Interesting. How do we deal with our past? How do we deal with mistakes that bother us long after they’ve stopped bothering God? The Bible says, “Know this, God has even forgotten some of your sin.” (Job 11:6b) and “Their sins and lawless acts I will Remember no more.”(Hebrews 10:17). When we confess our sins and ask for forgiveness, God answers our prayer and grants our request.

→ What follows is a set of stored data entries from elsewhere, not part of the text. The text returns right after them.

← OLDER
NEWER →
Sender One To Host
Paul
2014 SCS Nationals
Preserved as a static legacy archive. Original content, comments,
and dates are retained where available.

At the Women of Faith conference, one of the women (darn, I cannot remember which and cannot decipher the chicken scratch in my notebook) said, “Forgiveness is a gift from God in an unfair world.” We are fallible. We make mistakes. Sometimes we make mistakes because people who are bigger, or stronger, or influential make decisions for us when we are unable to make them for ourselves. Are we responsible for actions our parents force us to make? I’m not offering up excuses, I’m evaluating actions. While I believe that, as adults we are responsible for our actions and decisions, children (and teenagers, sometimes even young adults) may not be in a position to make the correct decision. It is an unfair world. And God has given the gift of forgiveness.
But how much harder is it to forgive ourselves. I think it is easier to forgive others than it is to forgive ourselves. There are people who hurt us over and over again, and we forgive them. But every stumble, every mistake that we make is met with an internal “gotcha” that we use to make our selves unforgivable.
But, to suggest that we are unforgivable in God’s eyes is to place limits on God. It is us claiming that something–our sin–is bigger than God. But we know that there are no limits with God. When we refuse to forgive ourselves, we are suggesting that our small, limited existence is greater than God.
He’s taken the first step. What are you waiting for?